Supplied information:
--------------------
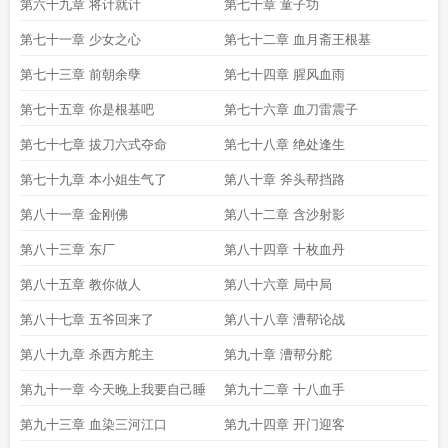
第六十九章 将计就计
第七十章 童子功
第七十一章 少女之心
第七十二章 血月斋王根基
第七十三章 前朝余孽
第七十四章 腥风血雨
第七十五章 你是根基吧
第七十六章 血刀雷震子
第七十七章 拔刀六式夺命
第七十八章 绝处逢生
第七十九章 本小姐生气了
第八十章 斧头帮挡路
第八十一章 金刚佛
第八十二章 含沙射影
第八十三章 东厂
第八十四章 十枚血丹
第八十五章 教你做人
第八十六章 局中局
第八十七章 五爷回来了
第八十八章 漕帮论战
第八十九章 杀西方舵主
第九十章 漕帮分舵
第九十一章 今天晚上我要自己睡
第九十二章 十八血手
第九十三章 血染三河江口
第九十四章 开门迎客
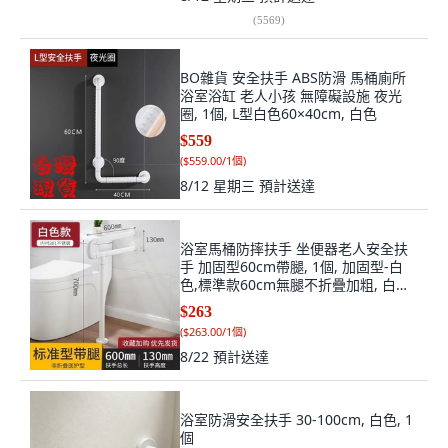
(
5569
)
BO雜貨 安全扶手 ABS防滑 馬桶廁所
浴室浴缸 老人小孩 無障礙設施 夜光
圈, 1個, L型白色60×40cm, 白色
$559
(
$559.00/1個
)
8/12 星期三
預計送達
浴室馬桶防摔扶手 坐便器老人安全扶
手 加固型60cm帶腿, 1個, 加固型-白
色,標準款60cm無腿不折疊加粗, 白色,
標準款
$263
(
$263.00/1個
)
8/22
預計送達
浴室防滑安全扶手 30-100cm, 白色, 1
個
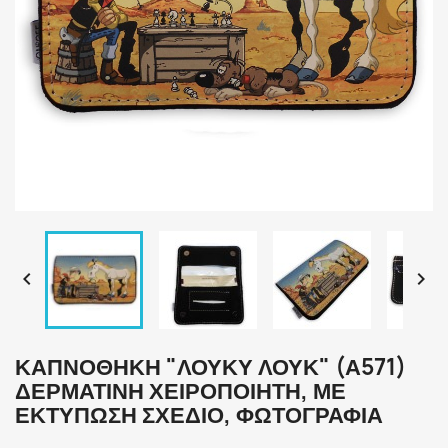


ΚΑΠΝΟΘΉΚΗ "ΛΟΎΚΥ ΛΟΥΚ" (Α571)
ΔΕΡΜΆΤΙΝΗ ΧΕΙΡΟΠΟΊΗΤΗ, ΜΕ
ΕΚΤΎΠΩΣΗ ΣΧΈΔΙΟ, ΦΩΤΟΓΡΑΦΊΑ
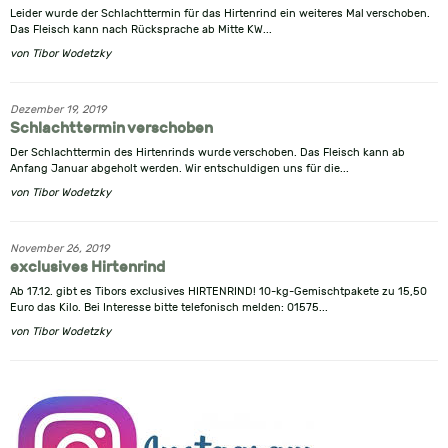
Leider wurde der Schlachttermin für das Hirtenrind ein weiteres Mal verschoben.
Das Fleisch kann nach Rücksprache ab Mitte KW...
von
Tibor Wodetzky
Dezember 19, 2019
Schlachttermin verschoben
Der Schlachttermin des Hirtenrinds wurde verschoben. Das Fleisch kann ab
Anfang Januar abgeholt werden. Wir entschuldigen uns für die...
von
Tibor Wodetzky
November 26, 2019
exclusives Hirtenrind
Ab 17.12. gibt es Tibors exclusives HIRTENRIND! 10-kg-Gemischtpakete zu 15,50
Euro das Kilo. Bei Interesse bitte telefonisch melden: 01575...
von
Tibor Wodetzky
--------------------
Lines containing the word "Fleisch" are to be located in the entries and copied.

Das Fleisch kann nach Rücksprache ab Mitte KW...
Der Schlachttermin des Hirtenrinds wurde verschoben. Das Fleisch kann ab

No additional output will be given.